Елена Паленова
Огонь чужой обиды
Родителей у Алинки не было. Точнее, они были, но отец ушёл из семьи раньше, чем его дочурка появилась на свет, а с матерью приключилось несчастье, когда девочке было всего четыре года от роду. Вот с этого-то несчастья всё и началось.
— Ой, Дунька, беда-то какая… Ой, горюшко-горе… — после похорон причитала соседка, заламывая руки. — Как же вы с Федькой будете теперь внучку-то поднимать? Это ж какие расходы… А ответственность… Ой-ой-ой… Зачем же ты на себя этот груз свалила-то? Ведь есть же где-то папаша.
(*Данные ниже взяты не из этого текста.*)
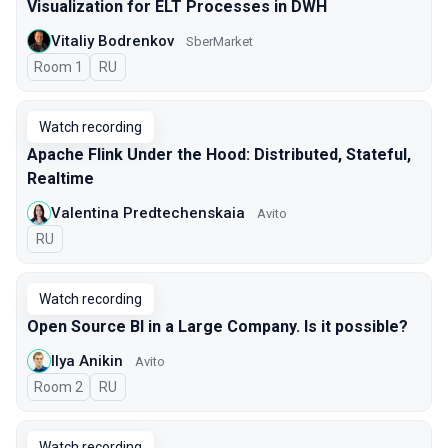
Visualization for ELT Processes in DWH
Vitaliy Bodrenkov
SberMarket
Room 1
In Russian
RU
Watch recording
Apache Flink Under the Hood: Distributed, Stateful,
Realtime
Valentina Predtechenskaia
Avito
In Russian
RU
Watch recording
Open Source BI in a Large Company. Is it possible?
Ilya Anikin
Avito
Room 2
In Russian
RU
Watch recording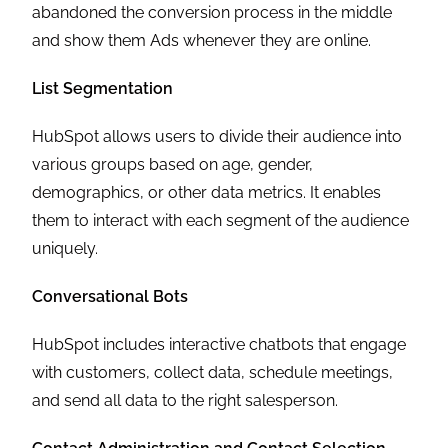
abandoned the conversion process in the middle
and show them Ads whenever they are online.
List Segmentation
HubSpot allows users to divide their audience into
various groups based on age, gender,
demographics, or other data metrics. It enables
them to interact with each segment of the audience
uniquely.
Conversational Bots
HubSpot includes interactive chatbots that engage
with customers, collect data, schedule meetings,
and send all data to the right salesperson.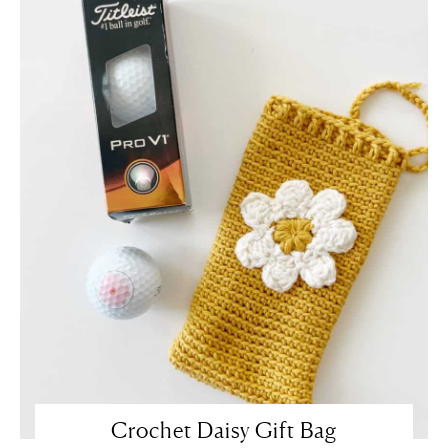
Crochet Daisy Gift Bag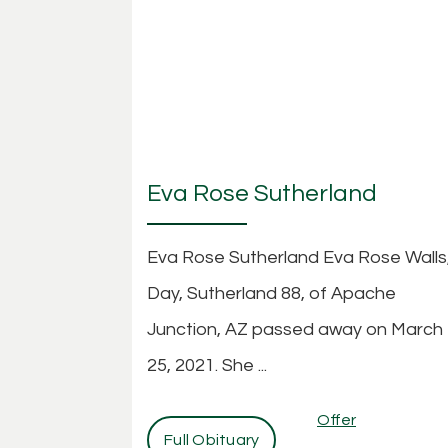
Eva Rose Sutherland
Eva Rose Sutherland Eva Rose Walls
Day, Sutherland 88, of Apache
Junction, AZ passed away on March
25, 2021. She ...
Offer
Full Obituary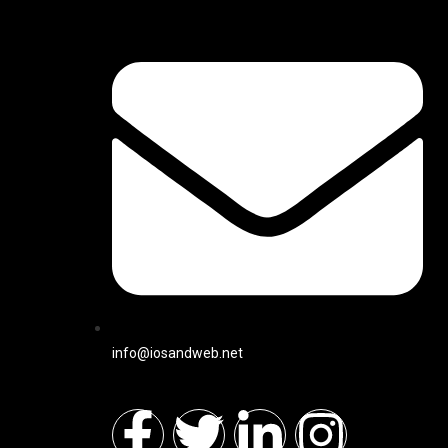
info@iosandweb.net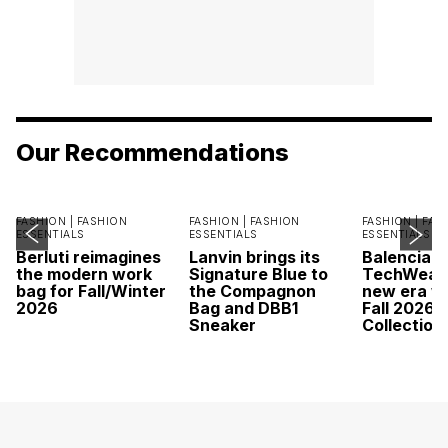
Our Recommendations
FASHION |
FASHION
FASHION |
FASHION
FASHION |
FAS
ESSENTIALS
ESSENTIALS
ESSENTIALS
Berluti reimagines
Lanvin brings its
Balenciaga
the modern work
Signature Blue to
TechWear 
bag for Fall/Winter
the Compagnon
new era wi
2026
Bag and DBB1
Fall 2026
Sneaker
Collection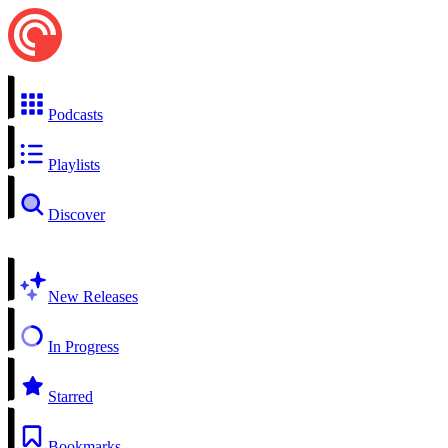
Podcasts
Playlists
Discover
New Releases
In Progress
Starred
Bookmarks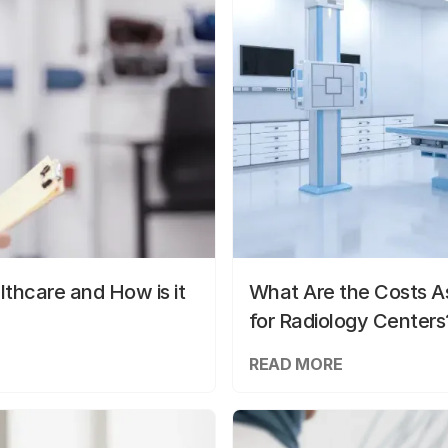
lthcare and How is it
What Are the Costs As
for Radiology Centers
READ MORE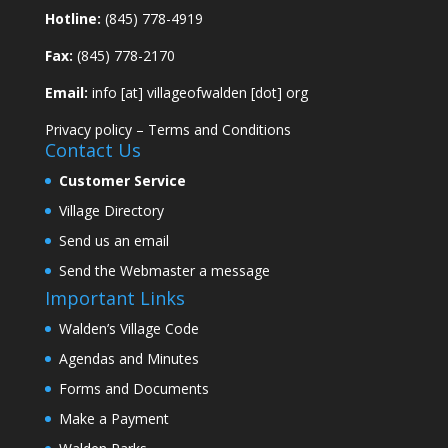
Hotline:
(845) 778-4919
Fax:
(845) 778-2170
Email:
info [at] villageofwalden [dot] org
Privacy policy
–
Terms and Conditions
Contact Us
Customer Service
Village Directory
Send us an email
Send the Webmaster a message
Important Links
Walden’s Village Code
Agendas and Minutes
Forms and Documents
Make a Payment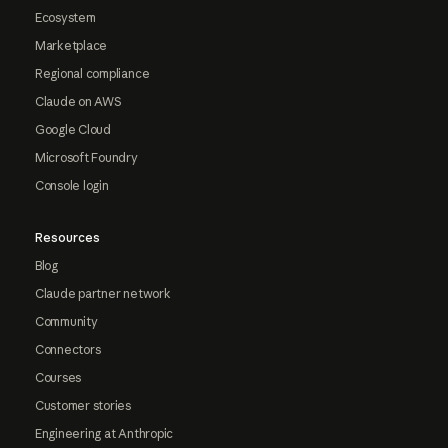
Ecosystem
Marketplace
Regional compliance
Claude on AWS
Google Cloud
Microsoft Foundry
Console login
Resources
Blog
Claude partner network
Community
Connectors
Courses
Customer stories
Engineering at Anthropic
— А ты наши расходы не считай, — сердито отрезала Евдокия Михайловна. — Или надо было родную кровинушку в детский дом отдать, а? Сама-то, небось, за Максютку своего любому глотку бы перегрызла, а? Помолчи лучше, не гневи Господа.
— Ой, зря ты так, соседушка. Ой, зря… Помяни моё слово…
Договорить сердобольная соседка не успела, потому что Евдокия Михайловна вежливо выставила её за дверь. Нехорошо, конечно, так на поминках поступать, но слушать и дальше душераздирающие нравоучения просто сил не было.
Спала той ночью только маленькая Алинка, да и то беспокойно — вздрагивала во сне, хныкала, маму звала. А дед с бабкой так и не смогли заснуть, потому что в квартире постоянно поскрипывали полы, будто кто-то ходил, и раздавались негромкие вздохи. И со стороны окна в кухне доносился стук, что было и вовсе немыслимо, учитывая пятый этаж и отсутствие балкона.
Поутру Евдокия Михайловна первым делом отвела Алинку в детский сад, а сама направилась в церковь к батюшке, который покойницу Марусю отпевал — ну отпел же ведь, чего её беспокойной душе неймётся?
— Душа окончательно отходит к Господу Богу нашему только через сорок дней после погребения тела. А до тех пор и пошуметь может, о себе напомнить. Тревожит её что-то, вот и ходит, — пояснил священник. — Поставьте свечу за упокой, но больше вы ничем несчастной участь не облегчите. И вещи её из дому до сорока дней не раздавайте.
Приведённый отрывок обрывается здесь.